| TASK OBJECTIVE |
Please set down word for word every line from the one holding "organizará el" to the end of the data below, both included.

| MATERIAL PROVIDED |

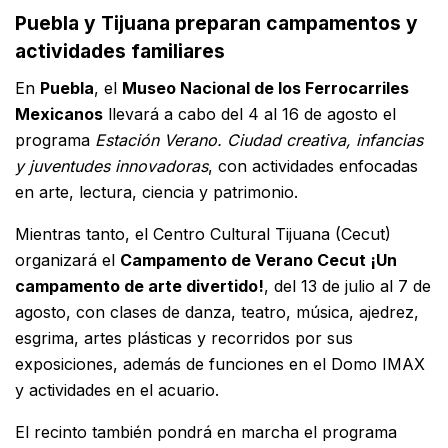
Puebla y Tijuana preparan campamentos y
actividades familiares
En
Puebla
, el
Museo Nacional de los Ferrocarriles
Mexicanos
llevará a cabo del 4 al 16 de agosto el
programa
Estación Verano. Ciudad creativa, infancias
y juventudes innovadoras
, con actividades enfocadas
en arte, lectura, ciencia y patrimonio.
Mientras tanto, el Centro Cultural Tijuana (Cecut)
organizará el
Campamento de Verano Cecut ¡Un
campamento de arte divertido!
, del 13 de julio al 7 de
agosto, con clases de danza, teatro, música, ajedrez,
esgrima, artes plásticas y recorridos por sus
exposiciones, además de funciones en el Domo IMAX
y actividades en el acuario.
El recinto también pondrá en marcha el programa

| ANSWER TO THIS EXERCISE |
organizará el
Campamento de Verano Cecut ¡Un
campamento de arte divertido!
, del 13 de julio al 7 de
agosto, con clases de danza, teatro, música, ajedrez,
esgrima, artes plásticas y recorridos por sus
exposiciones, además de funciones en el Domo IMAX
y actividades en el acuario.
El recinto también pondrá en marcha el programa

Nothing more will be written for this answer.